• **MATERIAL FOR THIS EXERCISE**
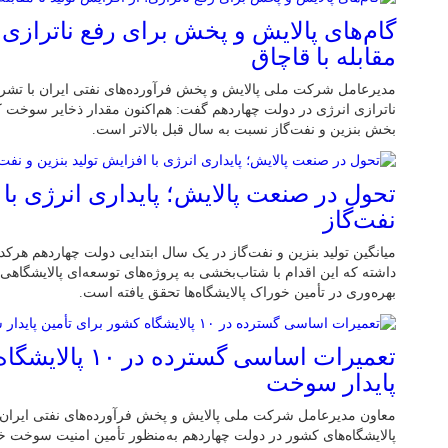
گام‌های پالایش و پخش برای رفع ناترازی؛ 
مقابله با قاچاق
مدیرعامل شرکت ملی پالایش و پخش فرآورده‌های نفتی ایران با تشر
ناترازی انرژی در دولت چهاردهم گفت: هم‌اکنون مقدار ذخایر سوخت 
بخش بنزین و نفت‌گاز نسبت به سال قبل بالاتر است.
تحول در صنعت پالایش؛ پایداری انرژی با ا
نفت‌گاز
داشته که این اقدام با شتاب‌بخشی به پروژه‌های توسعه‌ای پالایشگاهی، 
بهره‌وری در تأمین خوراک پالایشگاه‌ها تحقق یافته است.
تعمیرات اساسی گستر
پایدار سوخت
معاون مدیرعامل شرکت ملی پالایش و پخش فرآورده‌های نفتی ایران 
پالایشگاه‌های کشور در دولت چهاردهم به‌منظور تأمین امنیت سوخت خ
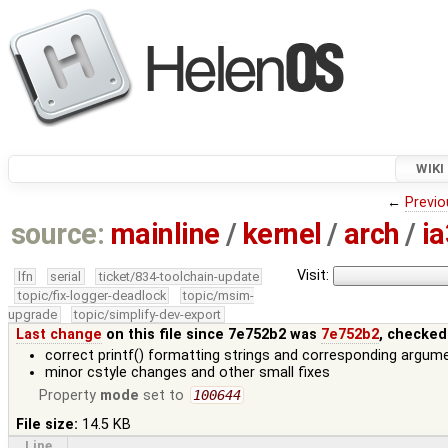
WIKI
←
Previo
source:
mainline
/
kernel
/
arch
/
i
Visit:
lfn
serial
ticket/834-toolchain-update
topic/fix-logger-deadlock
topic/msim-
upgrade
topic/simplify-dev-export
Last change
on this file since 7e752b2 was
7e752b2
, checked
correct printf() formatting strings and corresponding argum
minor cstyle changes and other small fixes
Property
mode
set to
100644
File size:
14.5 KB
Line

• **TASK BRIEF**
Looking at the entries above, copy out every line in which "ناترازی" occurs.

• **THE COMPLETED TASK**
گام‌های پالایش و پخش برای رفع ناترازی؛ 
ناترازی انرژی در دولت چهاردهم گفت: هم‌اکنون مقدار ذخایر سوخت 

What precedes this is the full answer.